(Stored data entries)
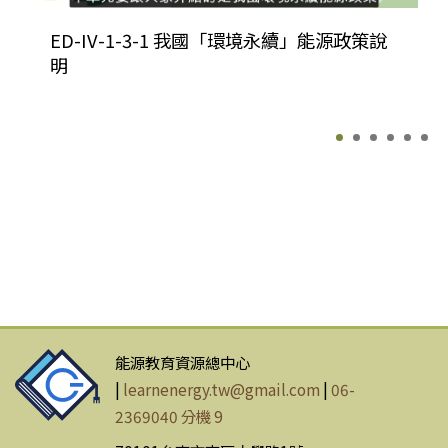
ED-IV-1-3-1 我國「環境永續」能源政策說
明
能源教育資源總中心
|
learnenergy.tw@gmail.com
|
06-
2369040 分機 9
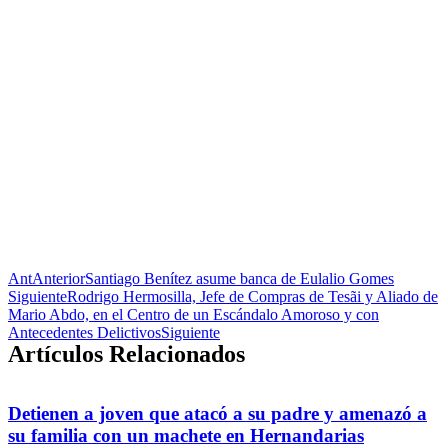
Ant
Anterior
Santiago Benítez asume banca de Eulalio Gomes
Siguiente
Rodrigo Hermosilla, Jefe de Compras de Tesãi y Aliado de
Mario Abdo, en el Centro de un Escándalo Amoroso y con
Antecedentes Delictivos
Siguiente
Artículos Relacionados
Detienen a joven que atacó a su padre y amenazó a
su familia con un machete en Hernandarias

TASK INSTRUCTIONS
The entries are to be restated word for word, with pictures omitted.

EXERCISE RESPONSE
ED-IV-1-3-1 我國「環境永續」能源政策說
明
能源教育資源總中心
|
learnenergy.tw@gmail.com
|
06-
2369040 分機 9
Ant
Anterior
Santiago Benítez asume banca de Eulalio Gomes
Siguiente
Rodrigo Hermosilla, Jefe de Compras de Tesãi y Aliado de
Mario Abdo, en el Centro de un Escándalo Amoroso y con
Antecedentes Delictivos
Siguiente
Artículos Relacionados
Detienen a joven que atacó a su padre y amenazó a
su familia con un machete en Hernandarias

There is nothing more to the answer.